» **What to do**
Your response should consist of the data that follows, repeated in full without alteration.

» **Supplied records**
________

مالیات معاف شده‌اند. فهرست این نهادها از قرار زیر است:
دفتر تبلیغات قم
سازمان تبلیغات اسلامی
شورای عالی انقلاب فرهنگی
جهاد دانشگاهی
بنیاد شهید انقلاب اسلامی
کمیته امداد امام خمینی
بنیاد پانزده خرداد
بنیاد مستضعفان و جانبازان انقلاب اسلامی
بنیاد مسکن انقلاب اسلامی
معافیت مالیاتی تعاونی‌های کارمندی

________

» **Output for this exercise**
مالیات معاف شده‌اند. فهرست این نهادها از قرار زیر است:
دفتر تبلیغات قم
سازمان تبلیغات اسلامی
شورای عالی انقلاب فرهنگی
جهاد دانشگاهی
بنیاد شهید انقلاب اسلامی
کمیته امداد امام خمینی
بنیاد پانزده خرداد
بنیاد مستضعفان و جانبازان انقلاب اسلامی
بنیاد مسکن انقلاب اسلامی
معافیت مالیاتی تعاونی‌های کارمندی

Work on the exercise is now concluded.